Dataset records

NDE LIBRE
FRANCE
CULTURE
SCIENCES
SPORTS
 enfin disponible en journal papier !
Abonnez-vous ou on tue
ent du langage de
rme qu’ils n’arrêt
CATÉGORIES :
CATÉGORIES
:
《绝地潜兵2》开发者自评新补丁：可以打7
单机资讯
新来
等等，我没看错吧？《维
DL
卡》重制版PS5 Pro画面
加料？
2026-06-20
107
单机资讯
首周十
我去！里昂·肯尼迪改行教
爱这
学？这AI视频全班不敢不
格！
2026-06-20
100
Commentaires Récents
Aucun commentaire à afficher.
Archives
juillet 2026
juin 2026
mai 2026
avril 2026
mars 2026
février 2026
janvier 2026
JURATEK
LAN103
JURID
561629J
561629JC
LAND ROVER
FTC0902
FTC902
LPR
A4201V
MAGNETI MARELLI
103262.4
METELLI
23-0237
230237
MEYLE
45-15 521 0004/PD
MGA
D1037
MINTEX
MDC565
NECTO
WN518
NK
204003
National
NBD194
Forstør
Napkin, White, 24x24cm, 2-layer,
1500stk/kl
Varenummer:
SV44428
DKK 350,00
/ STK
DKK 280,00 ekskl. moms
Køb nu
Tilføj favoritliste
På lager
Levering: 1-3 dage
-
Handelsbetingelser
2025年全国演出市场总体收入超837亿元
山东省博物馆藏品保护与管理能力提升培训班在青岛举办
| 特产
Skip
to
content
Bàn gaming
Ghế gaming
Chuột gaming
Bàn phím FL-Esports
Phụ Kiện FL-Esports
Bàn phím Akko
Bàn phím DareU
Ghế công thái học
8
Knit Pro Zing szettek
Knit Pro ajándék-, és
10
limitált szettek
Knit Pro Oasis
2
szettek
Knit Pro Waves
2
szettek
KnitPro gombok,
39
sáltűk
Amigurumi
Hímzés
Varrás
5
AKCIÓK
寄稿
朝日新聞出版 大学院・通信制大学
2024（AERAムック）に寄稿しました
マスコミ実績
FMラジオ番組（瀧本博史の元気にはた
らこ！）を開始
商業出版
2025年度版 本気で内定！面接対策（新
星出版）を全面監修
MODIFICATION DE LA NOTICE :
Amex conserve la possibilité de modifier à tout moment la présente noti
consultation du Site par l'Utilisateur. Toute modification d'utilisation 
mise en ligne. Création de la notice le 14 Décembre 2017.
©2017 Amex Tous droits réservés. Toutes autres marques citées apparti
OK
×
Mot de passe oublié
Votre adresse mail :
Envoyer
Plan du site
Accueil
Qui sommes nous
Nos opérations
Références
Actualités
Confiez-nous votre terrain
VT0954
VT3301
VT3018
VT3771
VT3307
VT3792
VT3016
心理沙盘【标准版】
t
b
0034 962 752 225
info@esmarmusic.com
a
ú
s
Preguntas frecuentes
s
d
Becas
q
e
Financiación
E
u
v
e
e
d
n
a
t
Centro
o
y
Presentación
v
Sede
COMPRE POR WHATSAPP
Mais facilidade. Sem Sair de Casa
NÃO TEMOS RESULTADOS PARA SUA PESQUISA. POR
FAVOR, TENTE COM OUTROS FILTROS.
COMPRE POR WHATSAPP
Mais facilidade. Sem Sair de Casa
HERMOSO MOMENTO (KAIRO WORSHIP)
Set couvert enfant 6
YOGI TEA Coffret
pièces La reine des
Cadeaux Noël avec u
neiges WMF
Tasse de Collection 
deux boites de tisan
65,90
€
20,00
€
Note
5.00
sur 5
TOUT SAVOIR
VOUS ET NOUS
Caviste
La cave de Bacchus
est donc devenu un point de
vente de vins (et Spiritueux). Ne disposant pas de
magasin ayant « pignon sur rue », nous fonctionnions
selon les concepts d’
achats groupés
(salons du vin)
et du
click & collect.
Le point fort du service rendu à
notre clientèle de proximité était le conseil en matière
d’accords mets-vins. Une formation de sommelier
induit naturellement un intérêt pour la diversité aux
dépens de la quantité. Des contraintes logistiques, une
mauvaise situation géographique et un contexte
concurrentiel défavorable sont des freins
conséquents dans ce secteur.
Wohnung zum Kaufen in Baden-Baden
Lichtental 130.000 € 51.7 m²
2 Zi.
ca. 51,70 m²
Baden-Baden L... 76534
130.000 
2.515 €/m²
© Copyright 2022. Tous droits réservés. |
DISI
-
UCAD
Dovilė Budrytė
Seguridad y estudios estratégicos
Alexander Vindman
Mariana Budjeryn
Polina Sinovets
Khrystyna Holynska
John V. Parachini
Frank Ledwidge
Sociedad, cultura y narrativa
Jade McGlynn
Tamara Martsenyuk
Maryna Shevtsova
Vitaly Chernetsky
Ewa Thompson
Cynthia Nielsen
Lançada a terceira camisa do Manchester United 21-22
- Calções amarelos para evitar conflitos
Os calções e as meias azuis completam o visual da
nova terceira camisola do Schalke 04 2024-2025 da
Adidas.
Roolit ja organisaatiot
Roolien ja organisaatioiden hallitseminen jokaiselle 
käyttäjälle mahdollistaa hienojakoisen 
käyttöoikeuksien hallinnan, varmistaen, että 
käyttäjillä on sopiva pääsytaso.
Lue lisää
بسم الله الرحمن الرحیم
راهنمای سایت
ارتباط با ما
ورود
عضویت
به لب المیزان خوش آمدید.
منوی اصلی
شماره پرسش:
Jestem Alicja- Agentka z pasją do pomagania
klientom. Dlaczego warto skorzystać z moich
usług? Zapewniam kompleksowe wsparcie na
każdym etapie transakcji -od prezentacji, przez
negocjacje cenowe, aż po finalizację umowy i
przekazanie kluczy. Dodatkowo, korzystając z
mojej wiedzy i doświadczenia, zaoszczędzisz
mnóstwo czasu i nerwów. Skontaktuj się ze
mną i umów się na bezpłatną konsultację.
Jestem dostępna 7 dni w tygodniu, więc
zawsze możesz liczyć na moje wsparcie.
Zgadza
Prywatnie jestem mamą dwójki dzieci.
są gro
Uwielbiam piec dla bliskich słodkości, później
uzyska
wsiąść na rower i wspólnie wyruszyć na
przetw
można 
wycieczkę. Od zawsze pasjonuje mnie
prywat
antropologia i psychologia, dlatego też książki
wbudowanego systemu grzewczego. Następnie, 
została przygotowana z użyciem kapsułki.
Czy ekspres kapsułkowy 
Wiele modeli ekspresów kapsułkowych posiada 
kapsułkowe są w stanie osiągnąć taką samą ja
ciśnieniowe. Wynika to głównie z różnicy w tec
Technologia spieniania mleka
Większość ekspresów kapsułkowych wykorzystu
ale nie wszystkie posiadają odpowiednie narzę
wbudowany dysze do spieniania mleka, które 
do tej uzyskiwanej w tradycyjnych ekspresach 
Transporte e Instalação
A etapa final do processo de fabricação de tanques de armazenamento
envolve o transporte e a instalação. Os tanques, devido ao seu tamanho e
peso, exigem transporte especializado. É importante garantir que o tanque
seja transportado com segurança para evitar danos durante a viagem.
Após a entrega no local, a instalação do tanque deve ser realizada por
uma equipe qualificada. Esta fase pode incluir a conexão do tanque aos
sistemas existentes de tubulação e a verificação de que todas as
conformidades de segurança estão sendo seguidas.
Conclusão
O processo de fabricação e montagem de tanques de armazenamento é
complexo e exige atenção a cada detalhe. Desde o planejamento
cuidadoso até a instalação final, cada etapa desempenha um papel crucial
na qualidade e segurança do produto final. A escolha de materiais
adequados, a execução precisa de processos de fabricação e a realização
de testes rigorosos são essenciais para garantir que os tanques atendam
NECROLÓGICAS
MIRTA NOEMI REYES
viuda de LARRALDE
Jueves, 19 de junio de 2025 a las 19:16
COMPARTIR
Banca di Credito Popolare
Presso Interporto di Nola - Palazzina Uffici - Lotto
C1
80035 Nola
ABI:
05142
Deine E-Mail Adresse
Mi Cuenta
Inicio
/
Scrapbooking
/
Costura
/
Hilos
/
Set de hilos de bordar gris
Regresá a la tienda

**Work to complete:** Among the entries above, the line containing "Nos opérations", the line containing "vente de vins", and all lines between them are to be restated word for word; nothing else belongs in the reply.

**The answer:**
Nos opérations
Références
Actualités
Confiez-nous votre terrain
VT0954
VT3301
VT3018
VT3771
VT3307
VT3792
VT3016
心理沙盘【标准版】
t
b
0034 962 752 225
info@esmarmusic.com
a
ú
s
Preguntas frecuentes
s
d
Becas
q
e
Financiación
E
u
v
e
e
d
n
a
t
Centro
o
y
Presentación
v
Sede
COMPRE POR WHATSAPP
Mais facilidade. Sem Sair de Casa
NÃO TEMOS RESULTADOS PARA SUA PESQUISA. POR
FAVOR, TENTE COM OUTROS FILTROS.
COMPRE POR WHATSAPP
Mais facilidade. Sem Sair de Casa
HERMOSO MOMENTO (KAIRO WORSHIP)
Set couvert enfant 6
YOGI TEA Coffret
pièces La reine des
Cadeaux Noël avec u
neiges WMF
Tasse de Collection 
deux boites de tisan
65,90
€
20,00
€
Note
5.00
sur 5
TOUT SAVOIR
VOUS ET NOUS
Caviste
La cave de Bacchus
est donc devenu un point de
vente de vins (et Spiritueux). Ne disposant pas de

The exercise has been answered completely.